For more information on managing and caring for trees on your property, check out our trees page. If you have concerns about a tree located on City property, please report it through Fort Report.

The City is currently working on an Urban Forest Protection and Enhancement Plan to establish a management strategy for the City’s urban forest inventory. This will include a review of current practices, including best practices to manage natural threats. Current development standards will be reviewed to ensure objectives can be achieved within new communities and to provide a formula to determine the value of existing trees. The Plan will also provide a strategy to increase the tree canopy by identifying areas suitable for tree planting projects.

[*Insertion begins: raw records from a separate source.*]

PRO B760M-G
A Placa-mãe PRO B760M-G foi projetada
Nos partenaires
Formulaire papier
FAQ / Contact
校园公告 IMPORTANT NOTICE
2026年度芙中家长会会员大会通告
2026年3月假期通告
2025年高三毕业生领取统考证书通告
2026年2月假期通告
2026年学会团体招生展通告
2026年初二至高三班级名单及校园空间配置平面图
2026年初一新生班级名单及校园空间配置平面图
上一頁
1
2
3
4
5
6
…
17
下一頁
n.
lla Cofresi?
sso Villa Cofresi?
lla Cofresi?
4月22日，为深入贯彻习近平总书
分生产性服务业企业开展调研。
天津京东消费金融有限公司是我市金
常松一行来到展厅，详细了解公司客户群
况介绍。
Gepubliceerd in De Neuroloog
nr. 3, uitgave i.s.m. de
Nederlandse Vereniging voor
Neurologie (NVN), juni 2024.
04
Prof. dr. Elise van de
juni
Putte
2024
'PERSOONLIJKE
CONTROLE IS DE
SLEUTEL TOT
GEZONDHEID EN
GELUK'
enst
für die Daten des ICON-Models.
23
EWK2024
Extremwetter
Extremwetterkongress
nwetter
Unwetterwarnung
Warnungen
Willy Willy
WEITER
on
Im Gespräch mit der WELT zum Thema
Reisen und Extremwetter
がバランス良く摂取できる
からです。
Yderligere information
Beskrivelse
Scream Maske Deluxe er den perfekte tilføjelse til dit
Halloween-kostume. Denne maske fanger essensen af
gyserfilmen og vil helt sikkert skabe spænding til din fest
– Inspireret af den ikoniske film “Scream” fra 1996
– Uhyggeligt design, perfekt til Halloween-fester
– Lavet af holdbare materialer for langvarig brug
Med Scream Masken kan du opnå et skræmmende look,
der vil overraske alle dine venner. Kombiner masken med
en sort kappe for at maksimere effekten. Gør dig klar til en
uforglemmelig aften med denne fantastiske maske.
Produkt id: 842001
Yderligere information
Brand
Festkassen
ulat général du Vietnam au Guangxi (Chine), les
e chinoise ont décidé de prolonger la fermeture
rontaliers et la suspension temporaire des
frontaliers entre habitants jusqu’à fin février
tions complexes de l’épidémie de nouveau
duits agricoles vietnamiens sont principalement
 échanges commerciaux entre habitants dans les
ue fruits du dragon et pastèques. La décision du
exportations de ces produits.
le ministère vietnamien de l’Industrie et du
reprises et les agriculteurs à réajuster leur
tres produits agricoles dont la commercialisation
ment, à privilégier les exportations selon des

In order for this plan to succeed, we want to hear from you! Stay tuned for more information on how you can get involved in this project and have your say in the future of our urban forests.

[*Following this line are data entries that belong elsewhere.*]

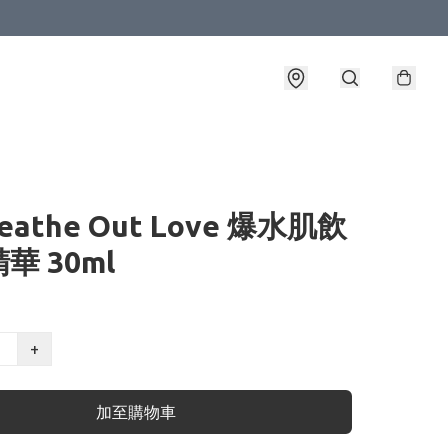
reathe Out Love 爆水肌飲
華 30ml
+
加至購物車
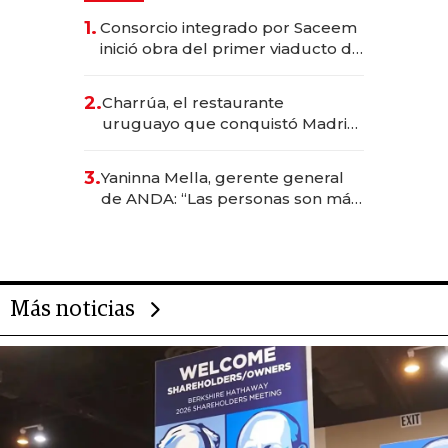
1.
Consorcio integrado por Saceem
inició obra del primer viaducto de
los Accesos Este a Montevideo;
inversión total asciende a US$ 54
2.
Charrúa, el restaurante
millones
uruguayo que conquistó Madrid:
sirve 300 cubiertos diarios, agota
reservas con un mes de
3.
Yaninna Mella, gerente general
anticipación y prepara apertura
de ANDA: “Las personas son más
importantes que los problemas”
Más noticias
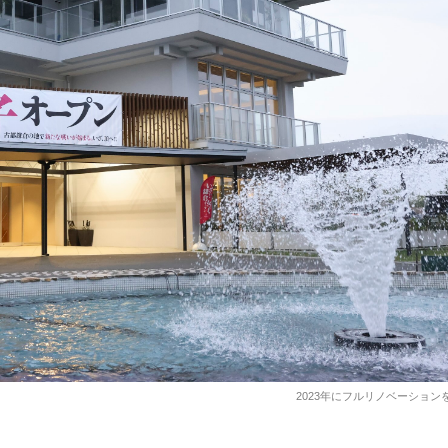
2023年にフルリノベーショ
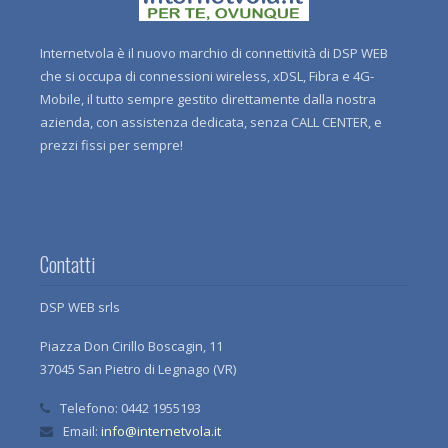
Internetvola è il nuovo marchio di connettività di DSP WEB
che si occupa di connessioni wireless, xDSL, Fibra e 4G-
Mobile, il tutto sempre gestito direttamente dalla nostra
azienda, con assistenza dedicata, senza CALL CENTER, e
prezzi fissi per sempre!
Contatti
DSP WEB srls
Piazza Don Cirillo Boscagin, 11
37045 San Pietro di Legnago (VR)
Telefono:
0442 1955193
Email:
info@internetvola.it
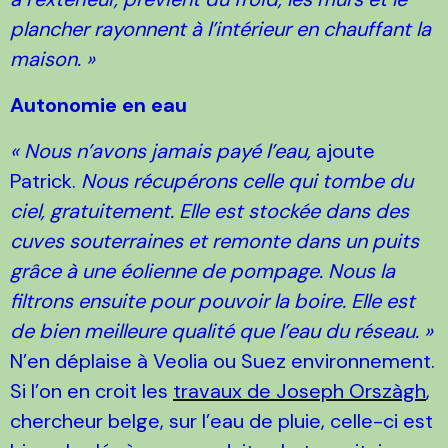
plancher rayonnent à l’intérieur en chauffant la
maison. »
Autonomie en eau
« Nous n’avons jamais payé l’eau,
ajoute
Patrick.
Nous récupérons celle qui tombe du
ciel, gratuitement. Elle est stockée dans des
cuves souterraines et remonte dans un puits
grâce à une éolienne de pompage. Nous la
filtrons ensuite pour pouvoir la boire. Elle est
de bien meilleure qualité que l’eau du réseau. »
N’en déplaise à Veolia ou Suez environnement.
Si l’on en croit les
travaux de Joseph Orszàgh
,
chercheur belge, sur l’eau de pluie, celle-ci est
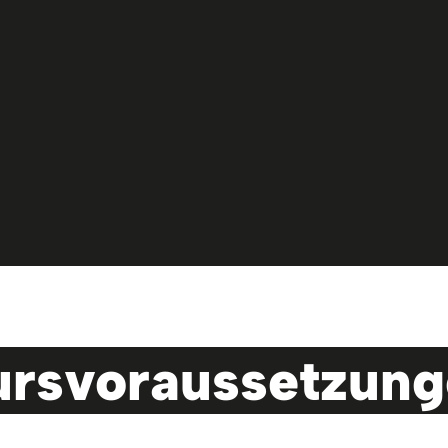
rsvoraussetzun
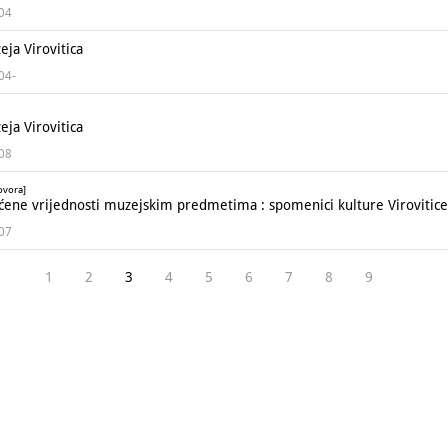
004
ja Virovitica
004-
ja Virovitica
008
ovora]
ćene vrijednosti muzejskim predmetima : spomenici kulture Virovitice
007
1
2
3
4
5
6
7
8
9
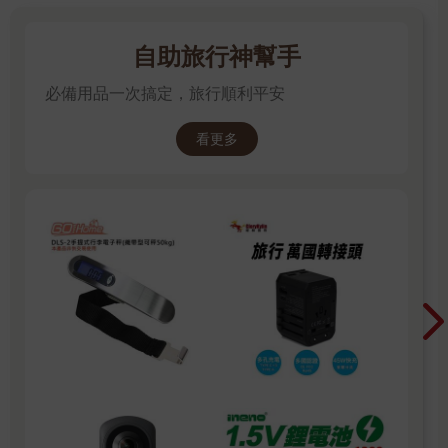
自助旅行神幫手
必備用品一次搞定，旅行順利平安
看更多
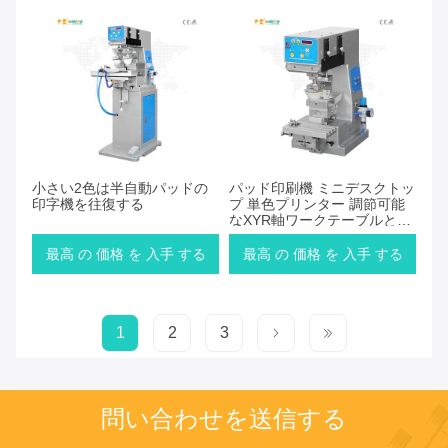
小さい2色は半自動パッドの
パッド印刷機 ミニデスクトッ
印字機を往復する
プ 単色プリンター 調節可能
なXYR軸ワークテーブルとコ
ンパクトサイズデザイン
最高 の 価格 を 入手 する
最高 の 価格 を 入手 する
1
2
3
問い合わせを送信する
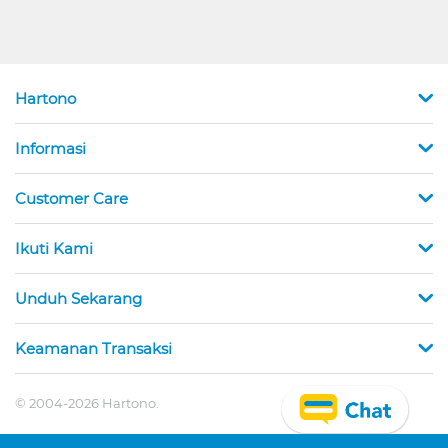
Hartono
Informasi
Customer Care
Ikuti Kami
Unduh Sekarang
Keamanan Transaksi
© 2004-2026 Hartono.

Naturalization is the process of transforming a cultivated landscaped area into a more natural landscape or grassland.

What are the benefits of naturalization?

Naturalization supports an increase in biodiversity of plants, wildlife, and beneficial invertebrates like pollinators. It helps to reduce greenhouse gas emissions and maintains oxygen levels more effectively than cultivated turf. Naturalization zones also add visual interest to our greenspaces and can provide citizens with opportunities to interact with a more diverse environment close to home.

Naturalization has economic benefits as well. In the long-term, maintenance costs will be reduced as the need for mowing decreases, and the need for high maintenance chemical treatments of weeds will also be reduced over time as native plants establish and outcompete invasive weeds. Naturalization zones can even reduce flooding risks and pressure on municipal drainage systems by capturing and filtering rainwater, as well as reducing stormwater runoff.

How is the City working towards naturalization?

In 2019, the City established two pollinator gardens at Clover Park and Jubilee Park to help support our native pollinators and community gardens. In 2020, we began our goat program at West River’s Edge to reduce our reliance on chemical treatment of weeds in the park.

In 2021, the City began a pilot program by converting several lower use greenspaces into naturalized zones. This process began by establishing “no mow” zones in select areas such as Turner Park and along 112th street. As we allow the grass to grow in these areas, the City will take measures to control weeds, remove litter and monitor the areas for change. The process of naturalization may take several years to establish a stabilized grassland, which will greatly reduce or eliminate the need for weed control in the future as the soil improves and native plants outcompete invasive weeds. Future plans for these areas include continued monitoring, control of weeds as needed according to the Alberta Weed Control Act, seeding areas with native vegetation as needed, and planting of native trees and shrubs where appropriate.

How can you help?

Did you know that invertebrates are truly the heart of a healthy environment and are absolutely vital to life as we know it? They pollinate our crops, play a huge role in decomposition of organic waste, and are an important food source for a myriad of other animals, including many of your favourite songbirds. You can help by learning as much as you can about local invertebrates and the role they play in the ecosystem.

Did you know that many native pollinators and other beneficial invertebrates overwinter in leaf litter and hollowed stalks of dead plants? Consider creating a safe haven for these beneficial insects by creating a heap of leaves and wood in the corner of your yard for them to overwinter and leave it there year-round or delay cleaning it up in the spring until warm temperatures are consistent enough for invertebrates to emerge.

One of the easiest things you can do to support native pollinators is to plant native flowers. Consider planting a pollinator friendly garden or converting part of your own yard to a more natural landscape to provide more suitable habitat. Reduce or eliminate pesticide use or consider more environmentally conscious control methods for reducing pests.